# Are Cockapoos without furry faces common?



## Karplan (Aug 12, 2013)

Hi all! My first post here. I have two adorable (of course!) Cockapoos, an 8 year old female and her half-brother, a 5 year old male. They share the same father. I got both from a local breeder who sadly passed away 4 years ago. Neither Lacey or her brother Casey have the typical furry Cockapoo faces--both have short hair on their faces but are otherwise typical curly coated Poos. I never thought much of it until I read a "breed standard" online and realized neither qualified! Their parents had furry faces, though their dad's was less so than their mothers'. Their parents are Cockapoos so they are not first generation Miniature Poodle and Cocker Spaniel crosses. I saw a few pictures of smooth faced Cockapoos posted here but not sure if that's natural or they were groomed that way. Can anyone shed some light on this for me? Thanks much!


----------



## arlo (Mar 11, 2013)

I am no expert, but I believe in F2 cockapoos normally one or two of the litter will take a stronger resemblence to a spaniel and have a flat coated face. Savannahs litter had two. Would love to see a photo of your two.


----------



## Marzi (Sep 17, 2012)

Ruth Mills' lovely Lola Bear is the best example of a smooth faced fluffy bodied cockapoo on here and her brother Chester is also similar looking. Currently Lola is sporting a smooth all over look as a result of an extreme summer clip. Normally she has a beautifully smooth muzzle, luscious ears and floppy fringe.
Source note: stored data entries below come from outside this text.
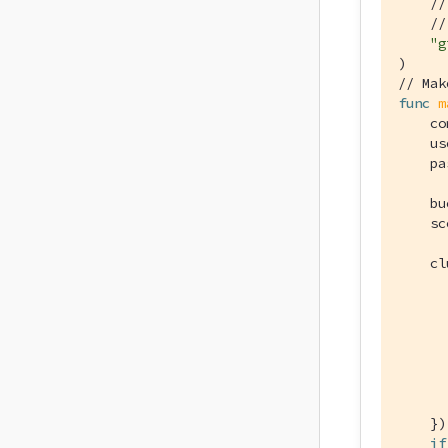
//
//
"g
// Mak
func
m
    co
    us
    pa
    bu
    sc
    cl
      
      
      
      
      
      
      
    })

if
She is gorgeous and if your two look like her, you are very lucky - the smoothies are special, but definitely les common than the fluffy faces... Funny isn't it how people all comment on the smoothies, but not so much on the very curly poodlie ones?
They are all super special.
We would love to see pics of your two.


----------



## RuthMill (Jun 30, 2012)

Marzi said:


> Ruth Mills' lovely Lola Bear is the best example of a smooth faced fluffy bodied cockapoo on here and her brother Chester is also similar looking. Currently Lola is sporting a smooth all over look as a result of an extreme summer clip. Normally she has a beautifully smooth muzzle, luscious ears and floppy fringe. She is gorgeous and if your two look like her, you are very lucky - the smoothies are special, but definitely les common than the fluffy faces... Funny isn't it how people all comment on the smoothies, but not so much on the very curly poodlie ones?
> They are all super special.
> We would love to see pics of your two.


Thanks Marzi.. Lola loves you!


----------



## sugerlump (Oct 6, 2012)

i don't know if people like them or not ,,but i just adore mine . she is pleasant loveable smart and a real pleasher to be with .can't ask for any more then that now can yea


----------



## Lexi&Beemer (May 5, 2013)

sugerlump said:


> i don't know if people like them or not ,,but i just adore mine . she is pleasant loveable smart and a real pleasher to be with .can't ask for any more then that now can yea


Nope. And that adorable face says it all!


----------



## Janev1000 (Oct 4, 2011)

Good point Marzi - people often comment about a lack or curl or fuzz. However, how many people do you hear say 'goodness, you can't see the spaniel?!' Strange isn't it! As soon as you say crossed with a poodle, people seem to expect a poodle look-alike! xx


----------



## RuthMill (Jun 30, 2012)

Janev1000 said:


> Good point Marzi - people often comment about a lack or curl or fuzz. However, how many people do you hear say 'goodness, you can't see the spaniel?!' Strange isn't it! As soon as you say crossed with a poodle, people seem to expect a poodle look-alike! xx


Exactly!! I often think of this. Bizarre really. I think spaniels are one of the most beautiful breeds. Love a spaniel!!


----------



## Karplan (Aug 12, 2013)

Thanks to all for answering my question about my fur-less faced Cockapoos. I've always thought they were cuter than their furry faced brethren but I'm quite biased of course! I've been trying to post pictures of my two but keep getting messages my pics are too large or in wrong format. Will keep trying!


----------



## Karplan (Aug 12, 2013)

*My smooth-faced cockapoos--Lacey and Casey*

Pictures of my two Cockapoos, Casey and Lacey. Hope the files attached correctly!


----------



## Karplan (Aug 12, 2013)

*Few more pictures*

Except for their ears I usually keep their coats clipped pretty close, otherwise Lacey (the black female) looks like a dust mop. I think their smooth little faces are just too cute to be hidden by fur!


----------



## Lexi&Beemer (May 5, 2013)

Adorable!!!


----------



## RuthMill (Jun 30, 2012)

They are just lovely!


----------



## Marzi (Sep 17, 2012)

How lovely - too special to hide under excess hair


----------



## arlo (Mar 11, 2013)

They are both so sweet, I just love Laceys ears


----------



## Tinman (Apr 23, 2013)

Karplan said:


> Except for their ears I usually keep their coats clipped pretty close, otherwise Lacey (the black female) looks like a dust mop. I think their smooth little faces are just too cute to be hidden by fur!


I love these pics, they look like the push-me-pull-you from dr Doolittle!!
They are gorgeous, and look very loving to each other


----------